Kalimat tersebut disampaikan I Dewa Gd Gilang Pratiwimba anak pertama Dewa Made Mustika (Dewo) saat pembukaan pameran tunggal “Ngunda Rasa”, Sabtu (8/6) malam di pelataran Sangkring art. Wimba mewakili adiknya yang masih duduk di bangku kelas 6 SD memberikan penjelasan proses karya dalam mempersiapkan pameran tunggal ketujuh Dewo.
Suasana pembukaan pameran tunggal Dewa Made Mustika bertajuk “Ngunda Rasa” di Sangkring art project, Sabtu (8/6) malam. (Foto : Moh.

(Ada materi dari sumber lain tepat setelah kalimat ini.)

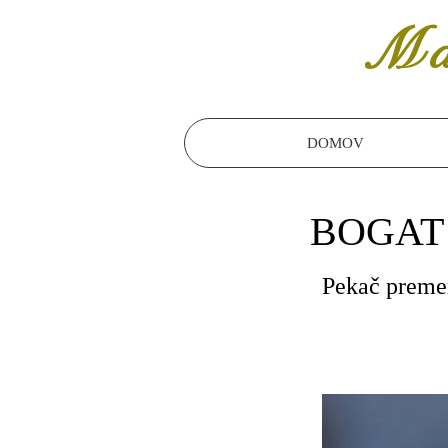
Ma
DOMOV
BOGAT
Pekač premer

Jauhar al-Hakimi)
Wimba menambahkan pameran “Ngunda Rasa” berangkat dari kegelisahan Dewo pada keinginan anak keduanya yang akan kembali ke Bali untuk belajar seni tradisi Bali sebagai pondasi berkesenian nantinya. Sejak TK hingga kelas 6 SD, Dewo selalu mendampingi berkesenian anak keduanya yang memiliki ketertarikan pada seni tari, pedhalangan, serta karawitan. Kebetulan selain seni rupa, Dewo juga menguasai seni pertunjukan tradisi Bali yang diturunkan dari bapaknya.
Pameran tunggal “Ngunda Rasa. Gerak, Nada, dan Rupa” berlangsung di Sangkring art project 8-15 Juni 2024 dibuka oleh M. Dwi Marianto (pengajar Seni Rupa ISI Yogyakarta) Sabtu (8/6) malam.

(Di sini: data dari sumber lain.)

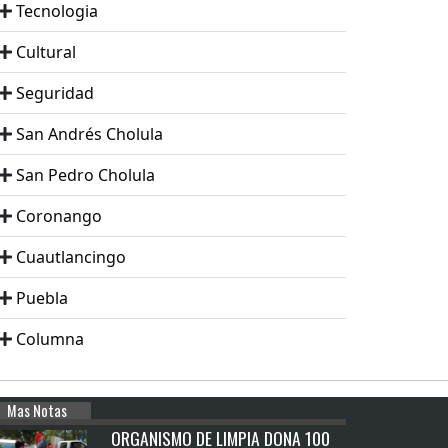
Tecnologia
Cultural
Seguridad
San Andrés Cholula
San Pedro Cholula
Coronango
Cuautlancingo
Puebla
Columna
Mas Notas
ORGANISMO DE LIMPIA DONA 100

Diakui Dewo selama pendampingan anak keduanya dia lebih banyak menjadi rekan berkesenian dibanding sebagai pembimbing ataupun guru. Dari interaksi keduanya itulah kerap lahir karya-karya seni rupa yang dibuat Dewo. Intensi berinteraksi dalam tiga tahun terakhir itulah yang dipamerkan dalam “Ngunda Rasa”.
“Ini semacam nguntapke rasa untuk memberikan semangat pada anak kedua saya yang memilih untuk belajar seni tradisi Bali kepada Kakeknya, Pamannya, saudara-saudara, dan teman-temannya di sana. Kalau itu sudah menjadi tekadnya, biarlah dia berkembang secara alamiah di sana. Mendapatkan ekosistem yang pas sesuai niat awalnya.” jelas Dewa Made Mustika kepada Gudeg.net, Sabtu (8/6) malam.

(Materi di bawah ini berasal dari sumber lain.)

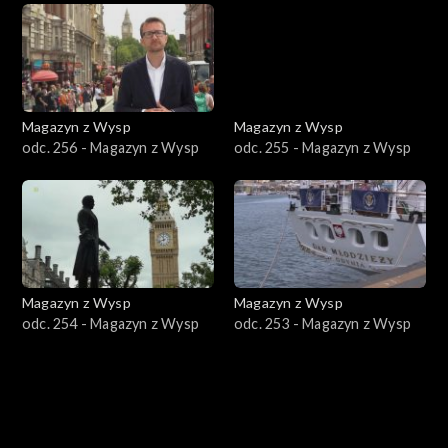
Magazyn z Wysp
Magazyn z Wysp
odc. 256 - Magazyn z Wysp
odc. 255 - Magazyn z Wysp
Magazyn z Wysp
Magazyn z Wysp
odc. 254 - Magazyn z Wysp
odc. 253 - Magazyn z Wysp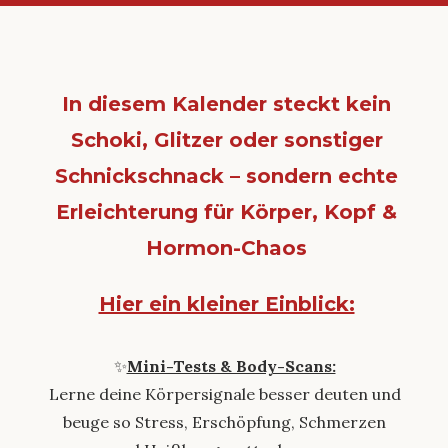
In diesem Kalender steckt kein
Schoki, Glitzer oder sonstiger
Schnickschnack – sondern echte
Erleichterung für Körper, Kopf &
Hormon-Chaos
Hier ein kleiner Einblick:
✨
Mini-Tests & Body-Scans:
Lerne deine Körpersignale besser deuten und
beuge so Stress, Erschöpfung, Schmerzen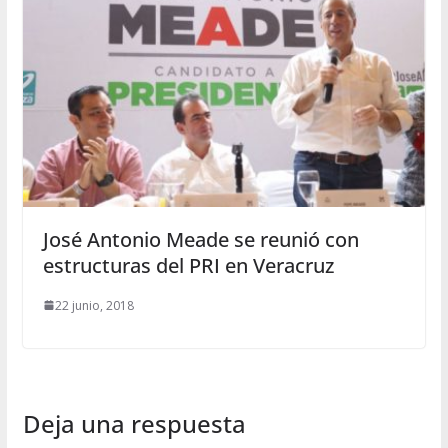
José Antonio Meade se reunió con
estructuras del PRI en Veracruz
22 junio, 2018
Deja una respuesta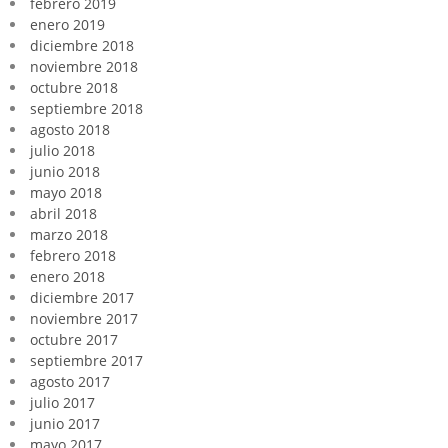
febrero 2019
enero 2019
diciembre 2018
noviembre 2018
octubre 2018
septiembre 2018
agosto 2018
julio 2018
junio 2018
mayo 2018
abril 2018
marzo 2018
febrero 2018
enero 2018
diciembre 2017
noviembre 2017
octubre 2017
septiembre 2017
agosto 2017
julio 2017
junio 2017
mayo 2017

Pengunjung mengamati karya (kiri ke kanan) ‘Spirit Kestaria Muda’, ‘Perjalan Ke Timur’, ‘Lata Mahosadhi’. (Foto : Moh. Jauhar al-Hakimi)
Setelah menunggu sejak kelas 2 SD, akhirnya keinginan tersebut segera terwujud saat anak keduanya saat ini sudah duduk di bangku kelas 6 SD.
“Sebenarnya Ibu-Bapaknya yang berat ha ha ha..., tapi bagaimana lagi itu sudah menjadi keinginannya sejak lama. Sebulan dua nanti kita yang akan rutin mengunjungi dia.” Imbuh Dewo.
Dalam pameran “Ngunda Rasa” Dewo mempresentasikan karyanya tiga tahun terakhir berupa 10 lukisan dalam ukuran sedang-besar, 2 sketsa series merekam aktivitas berkesenian anak keduanya, dua sketsa series sebagai respons atas aktivitas berkesenian anak keduanya, serta satu karya tiga matra.
Sebagaimana karya-karya Dewo terdahulu, karya “Ngunda Rasa” didominasi dengan citraan brush stroke (sapuan kuas) atau di kalangan seniman dikenal dengan jebret art.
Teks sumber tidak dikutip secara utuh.